Try it. If a line in the records contains the word "ואני", count it; state the resulting number and nothing more.

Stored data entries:
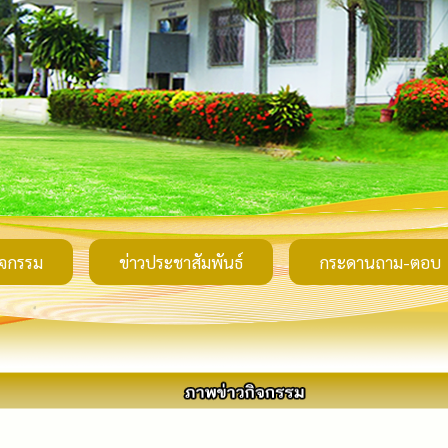
ิจกรรม
ข่าวประชาสัมพันธ์
กระดานถาม-ตอบ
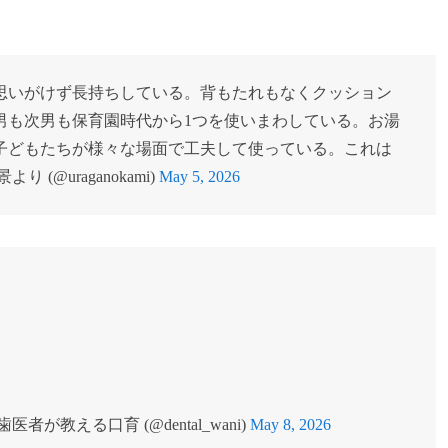
スが思いがけず長持ちしている。背もたれもなくクッション
男も次男も保育園時代から1つを使いまわしている。お湯
子どもたちが様々な場面で工夫して使っている。これは
(@uraganokami)
May 5, 2026
教える口育 (@dental_wani)
May 8, 2026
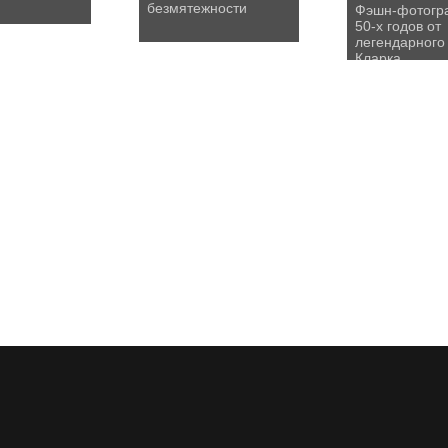
безмятежности
Фэшн-фотогр
50-х годов от
легендарного
Кларка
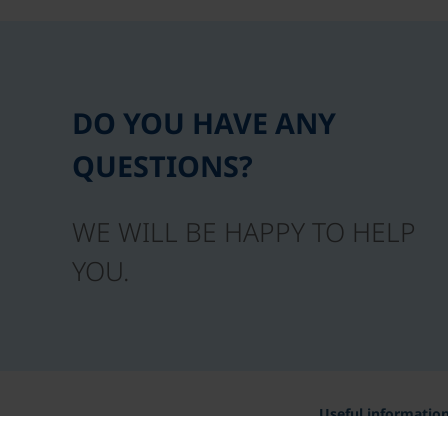
DO YOU HAVE ANY
QUESTIONS?
WE WILL BE HAPPY TO HELP
YOU.
Useful informatio
Awards and certific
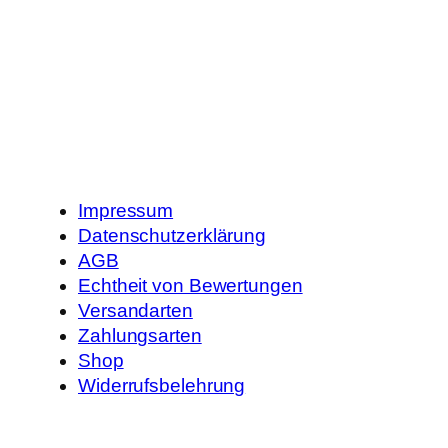
Impressum
Datenschutzerklärung
AGB
Echtheit von Bewertungen
Versandarten
Zahlungsarten
Shop
Widerrufsbelehrung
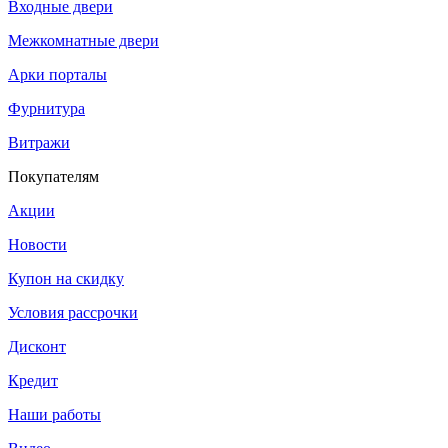
Входные двери
Межкомнатные двери
Арки порталы
Фурнитура
Витражи
Покупателям
Акции
Новости
Купон на скидку
Условия рассрочки
Дисконт
Кредит
Наши работы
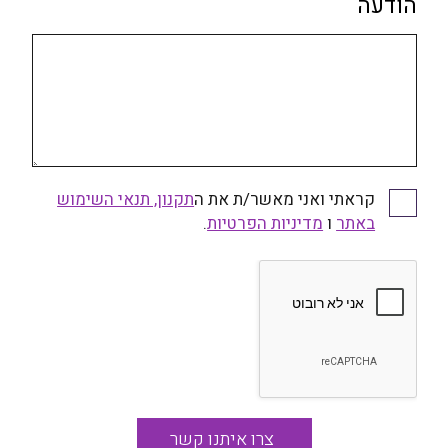
הודעה
קראתי ואני מאשר/ת את ה
תקנון, תנאי השימוש
קראתי ואני מאשר/ת את התקנון, תנאי השימוש באתר
באתר
ו
ומדיניות הפרטיות
מדיניות הפרטיות
.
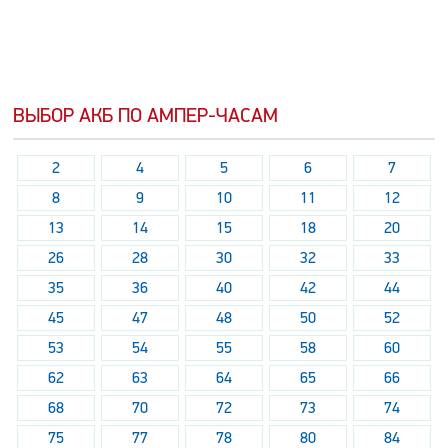
ВЫБОР АКБ ПО АМПЕР-ЧАСАМ
2
4
5
6
7
8
9
10
11
12
13
14
15
18
20
26
28
30
32
33
35
36
40
42
44
45
47
48
50
52
53
54
55
58
60
62
63
64
65
66
68
70
72
73
74
75
77
78
80
84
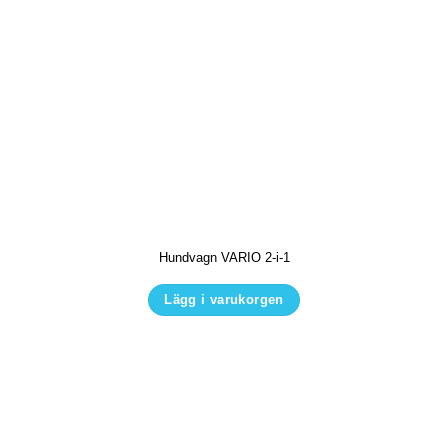
Hundvagn VARIO 2-i-1
Lägg i varukorgen
Den
här
produkten
har
flera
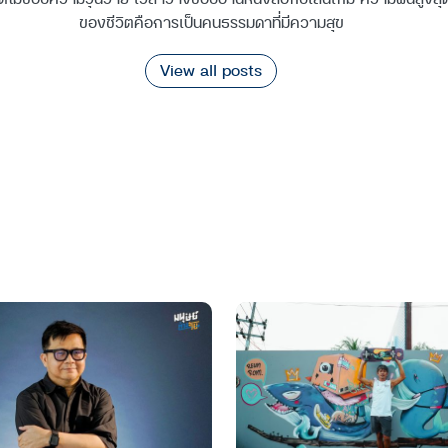
ของชีวิตคือการเป็นคนธรรมดาที่มีความสุข
View all posts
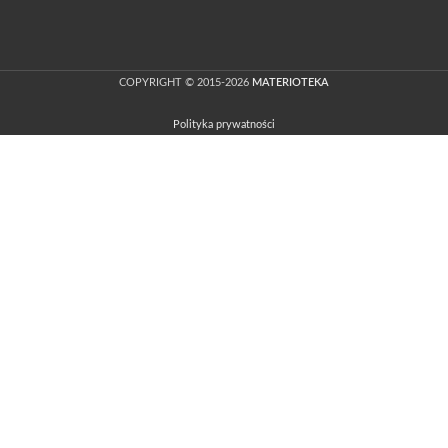
COPYRIGHT © 2015-2026
MATERIOTEKA
Polityka prywatności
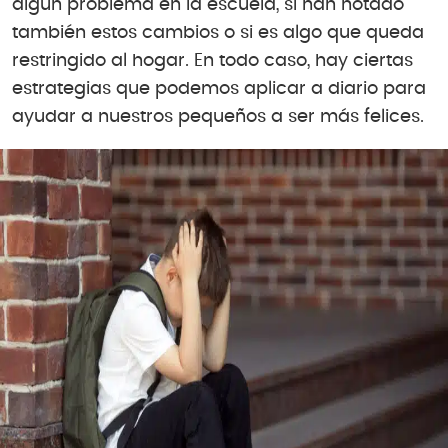
algún problema en la escuela, si han notado
también estos cambios o si es algo que queda
restringido al hogar. En todo caso, hay ciertas
estrategias que podemos aplicar a diario para
ayudar a nuestros pequeños a ser más felices.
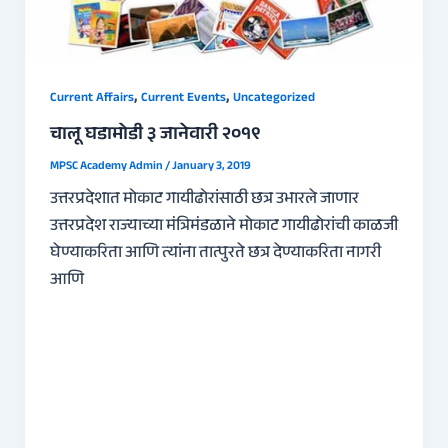
,
,
Current Affairs
Current Events
Uncategorized
चालू घडामोडी ३ जानेवारी २०१९
MPSC Academy Admin
/
January 3, 2019
उत्तरप्रदेशात मोकाट गायीढोरांसाठी छत्र उभारले जाणार
उत्तरप्रदेश राज्याच्या मंत्रिमंडळाने मोकाट गायीढोरांची काळजी
घेण्याकरिता आणि त्यांना तात्पुरते छत्र देण्याकरिता नागरी
आणि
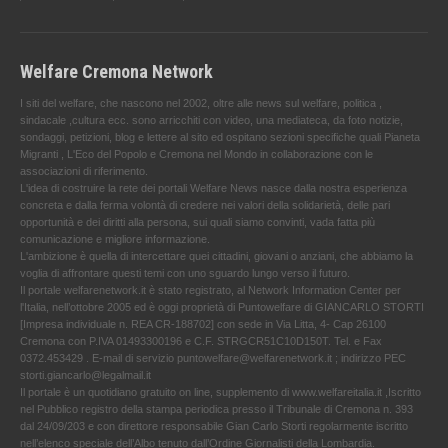
Welfare Cremona Network
I siti del welfare, che nascono nel 2002, oltre alle news sul welfare, politica ,
sindacale ,cultura ecc. sono arricchiti con video, una mediateca, da foto notizie,
sondaggi, petizioni, blog e lettere al sito ed ospitano sezioni specifiche quali Pianeta
Migranti , L'Eco del Popolo e Cremona nel Mondo in collaborazione con le
associazioni di riferimento.
L'idea di costruire la rete dei portali Welfare News nasce dalla nostra esperienza
concreta e dalla ferma volontà di credere nei valori della solidarietà, delle pari
opportunità e dei diritti alla persona, sui quali siamo convinti, vada fatta più
comunicazione e migliore informazione.
L'ambizione è quella di intercettare quei cittadini, giovani o anziani, che abbiamo la
voglia di affrontare questi temi con uno sguardo lungo verso il futuro.
Il portale welfarenetwork.it è stato registrato, al Network Information Center per
l'Italia, nell’ottobre 2005 ed è oggi proprietà di Puntowelfare di GIANCARLO STORTI
[Impresa individuale n. REA CR-188702] con sede in Via Litta, 4- Cap 26100
Cremona con P.IVA 01493300196 e C.F. STRGCR51C10D150T. Tel. e Fax
0372.453429 . E-mail di servizio puntowelfare@welfarenetwork.it ; indirizzo PEC
storti.giancarlo@legalmail.it
Il portale è un quotidiano gratuito on line, supplemento di www.welfareitalia.it ,Iscritto
nel Pubblico registro della stampa periodica presso il Tribunale di Cremona n. 393
dal 24/09/203 e con direttore responsabile Gian Carlo Storti regolarmente iscritto
nell’elenco speciale dell’Albo tenuto dall’Ordine Giornalisti della Lombardia.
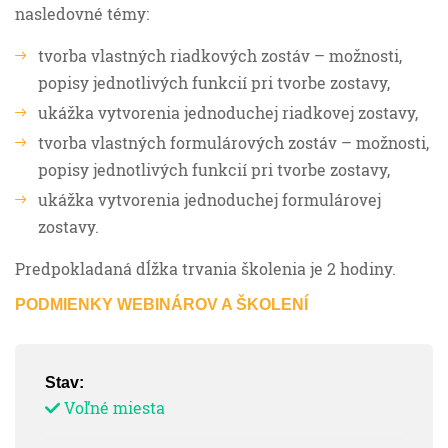
nasledovné témy:
tvorba vlastných riadkových zostáv – možnosti,
popisy jednotlivých funkcií pri tvorbe zostavy,
ukážka vytvorenia jednoduchej riadkovej zostavy,
tvorba vlastných formulárových zostáv – možnosti,
popisy jednotlivých funkcií pri tvorbe zostavy,
ukážka vytvorenia jednoduchej formulárovej
zostavy.
Predpokladaná dĺžka trvania školenia je 2 hodiny.
PODMIENKY WEBINÁROV A ŠKOLENÍ
Stav:
Voľné miesta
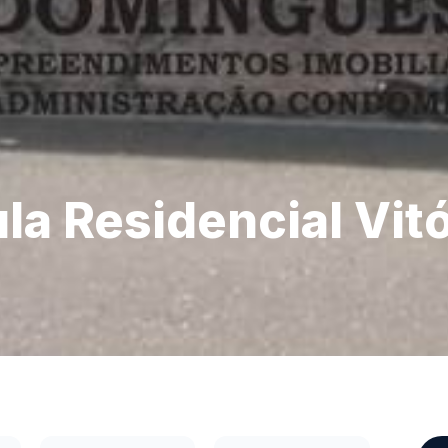
la Residencial Vit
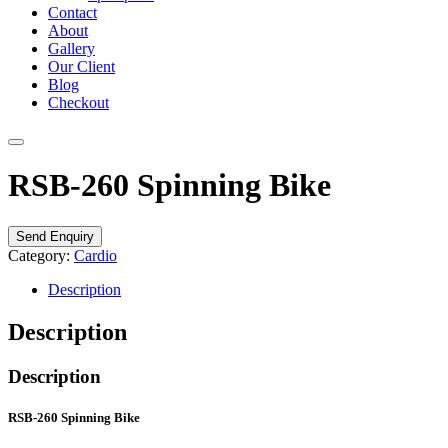
Contact
About
Gallery
Our Client
Blog
Checkout
RSB-260 Spinning Bike
Send Enquiry
Category:
Cardio
Description
Description
Description
RSB-260 Spinning Bike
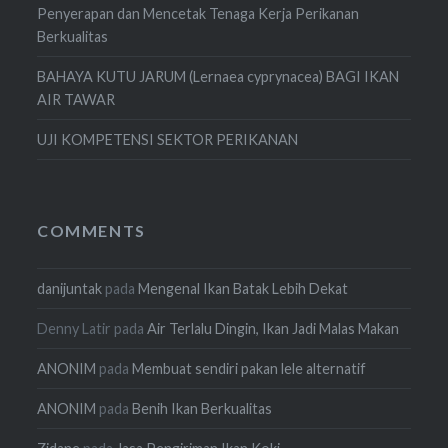
Penyerapan dan Mencetak Tenaga Kerja Perikanan
Berkualitas
BAHAYA KUTU JARUM (Lernaea cyprynacea) BAGI IKAN
AIR TAWAR
UJI KOMPETENSI SEKTOR PERIKANAN
COMMENTS
danijuntak
pada
Mengenal Ikan Batak Lebih Dekat
Denny Latir
pada
Air Terlalu Dingin, Ikan Jadi Malas Makan
ANONIM
pada
Membuat sendiri pakan lele alternatif
ANONIM
pada
Benih Ikan Berkualitas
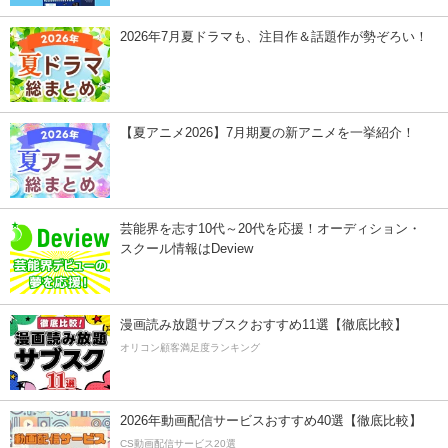
2026年7月夏ドラマも、注目作＆話題作が勢ぞろい！
【夏アニメ2026】7月期夏の新アニメを一挙紹介！
芸能界を志す10代～20代を応援！オーディション・
スクール情報はDeview
漫画読み放題サブスクおすすめ11選【徹底比較】
オリコン顧客満足度ランキング
2026年動画配信サービスおすすめ40選【徹底比較】
CS動画配信サービス20選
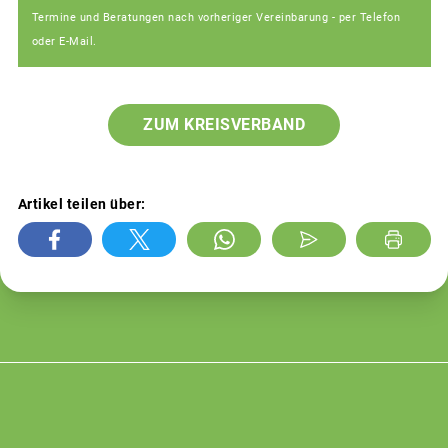
Termine und Beratungen nach vorheriger Vereinbarung - per Telefon
oder E-Mail.
ZUM KREISVERBAND
Artikel teilen über:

Solution to the problem. 2